I want to find the molar mass of the compound, I have tried so far: $$ m = \pu{3.26 g} = \pu{0.00326 kg}$$ Since it has $3$ atoms of $\ce{Fe}$ and $4$ atoms of an unknown substance, therefore: $$3 + 4 = 7~\text{atoms},\\ \pu{1 mol} = \pu{6.022* 10^23 atoms}\\ \frac{7}{\pu{6.022* 10^23}} = \pu{1.16 * 10^-23}$$

As we know: $M = m / n,$ I tried to divide $0.00326$ by $\pu{1.16 * 10^-23}$ and I obtained $\pu{2.79429 * 10^19}$, but the correct answer is $\pu{231.43 g/mol}$.

What I have done wrong?

Answer 1

Let $\ce Z$ denote the unknown element. The total amount of iron atom in the compound is,

$$n(\ce{Fe})=\frac{\pu{2.36g}}{\pu{55.845 g\cdot mol^{-1}}}=\pu{0.0423 mol},$$

The molecule comprises of 3 iron atoms and 4 other atoms, so the amount of the unknown atom is,

$$n(\ce Z)=\pu{0.0423 mol}\times \frac43=\pu{0.0564 mol},$$

The molar mass of $\ce Z$ is,

$$M(\ce Z)=\frac{\pu{3.26g}-\pu{2.36g}}{\pu{0.0564 mol}}=\pu{15.97 g\cdot mol^{-1}}$$

So $\ce Z$ is $\ce{O}$. The molar mass is $$M(\ce{Fe3O4})=\pu{55.845 g\cdot mol^{-1}}\times 3 + \pu{15.97 g\cdot mol^{-1}}\times 4=\pu{231.43 g}.$$

Answer 2

Before I start explaining it, I would say that the data provided in the question and the correct answer corresponds to the compound $\ce{Fe3O4}$, whose molar mass is $\pu{231.43 g}$. But, I am not proceeding with this known fact rather I'm considering only the given data and the molar mass of iron, $\pu{55.845 g}$.

In $\pu{1 mol}$ of the compound, $\ce{Fe3X4}$, there are $\pu{3 mol}$ of $\ce{Fe}$ and $\pu{4 mol}$ of the unknown element $\ce{X}$. Let molar mass of the compound be $M$ grams. There is $3\times\pu{55.845 g}$ of $\ce{Fe}$ in $M$ grams of the compound.

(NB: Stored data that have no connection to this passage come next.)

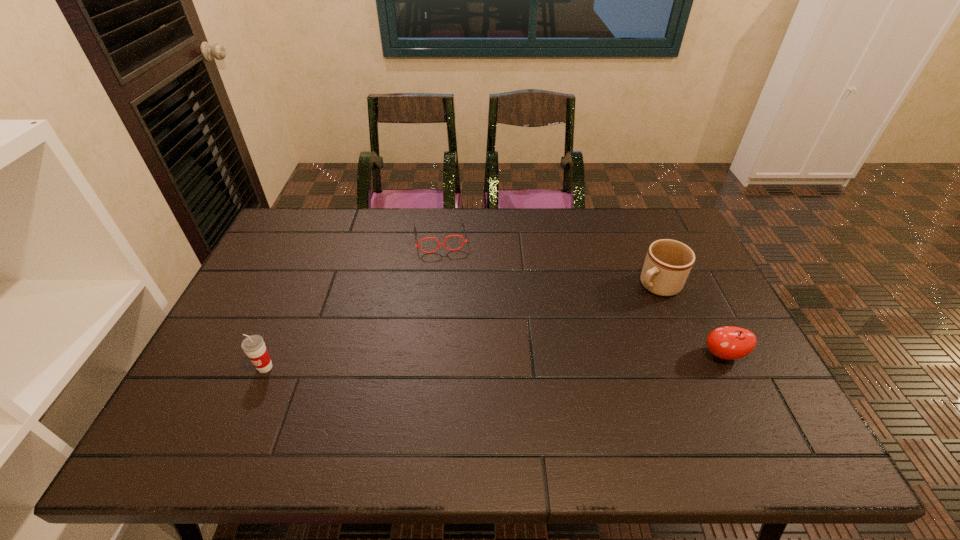 Where is `vacant space on the desktop that is between the leftmost object and the apple and is positioned on the front-facing side of the farthest object`? This screenshot has height=540, width=960. vacant space on the desktop that is between the leftmost object and the apple and is positioned on the front-facing side of the farthest object is located at coordinates (459, 362).

This screenshot has width=960, height=540. What are the coordinates of `free space on the desktop that is between the cup and the apple and is positioned on the side of the third nearest object with the handle` in the screenshot? It's located at pyautogui.click(x=550, y=360). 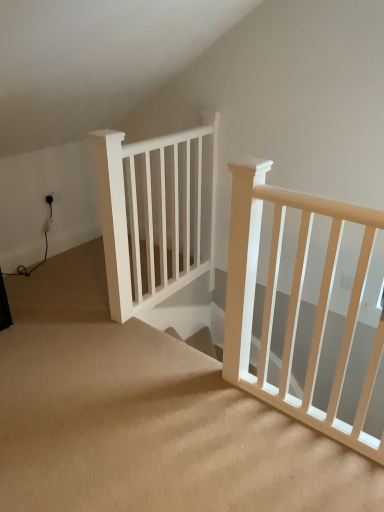 Question: Can you confirm if white wooden rail at center is smaller than beige carpeted stairs at center?

Choices:
 (A) yes
 (B) no

Answer: (A)

Question: Considering the relative positions of white wooden rail at center and beige carpeted stairs at center in the image provided, is white wooden rail at center to the left of beige carpeted stairs at center from the viewer's perspective?

Choices:
 (A) yes
 (B) no

Answer: (B)

Question: Considering the relative sizes of white wooden rail at center and beige carpeted stairs at center in the image provided, is white wooden rail at center bigger than beige carpeted stairs at center?

Choices:
 (A) no
 (B) yes

Answer: (A)

Question: From the image's perspective, is white wooden rail at center located beneath beige carpeted stairs at center?

Choices:
 (A) no
 (B) yes

Answer: (A)

Question: Is white wooden rail at center outside beige carpeted stairs at center?

Choices:
 (A) no
 (B) yes

Answer: (B)

Question: Is white wooden rail at center thinner than beige carpeted stairs at center?

Choices:
 (A) no
 (B) yes

Answer: (B)

Question: Considering the relative sizes of beige carpeted stairs at center and white wooden rail at center in the image provided, is beige carpeted stairs at center wider than white wooden rail at center?

Choices:
 (A) no
 (B) yes

Answer: (B)

Question: Considering the relative sizes of beige carpeted stairs at center and white wooden rail at center in the image provided, is beige carpeted stairs at center smaller than white wooden rail at center?

Choices:
 (A) no
 (B) yes

Answer: (A)

Question: Is beige carpeted stairs at center facing towards white wooden rail at center?

Choices:
 (A) no
 (B) yes

Answer: (A)

Question: From the image's perspective, is beige carpeted stairs at center beneath white wooden rail at center?

Choices:
 (A) yes
 (B) no

Answer: (A)

Question: Is the depth of beige carpeted stairs at center greater than that of white wooden rail at center?

Choices:
 (A) no
 (B) yes

Answer: (A)

Question: Considering the relative positions of beige carpeted stairs at center and white wooden rail at center in the image provided, is beige carpeted stairs at center to the right of white wooden rail at center from the viewer's perspective?

Choices:
 (A) no
 (B) yes

Answer: (A)

Question: In terms of width, does beige carpeted stairs at center look wider or thinner when compared to white wooden rail at center?

Choices:
 (A) wide
 (B) thin

Answer: (A)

Given, in $\pu{3.26 g}$ of the compound, $\pu{2.36 g}$ of $\ce{Fe}$ is present. Therefore, $\pu{1 g}$ of $\ce{Fe}$ is present in $\pu{(3.26 / 2.36) g}$ of the compound. Therefore, $3\times\pu{55.845 g}$ of $\ce{Fe}$ is present in $(3.26 / 2.36) \times 3 \times \pu{55.845 g}$ of the compound.

Therefore, $M = (3.26 / 2.36) \times 3 \times 55.845 = 231.43$, the molar mass is $\pu{231.43g/mol}$.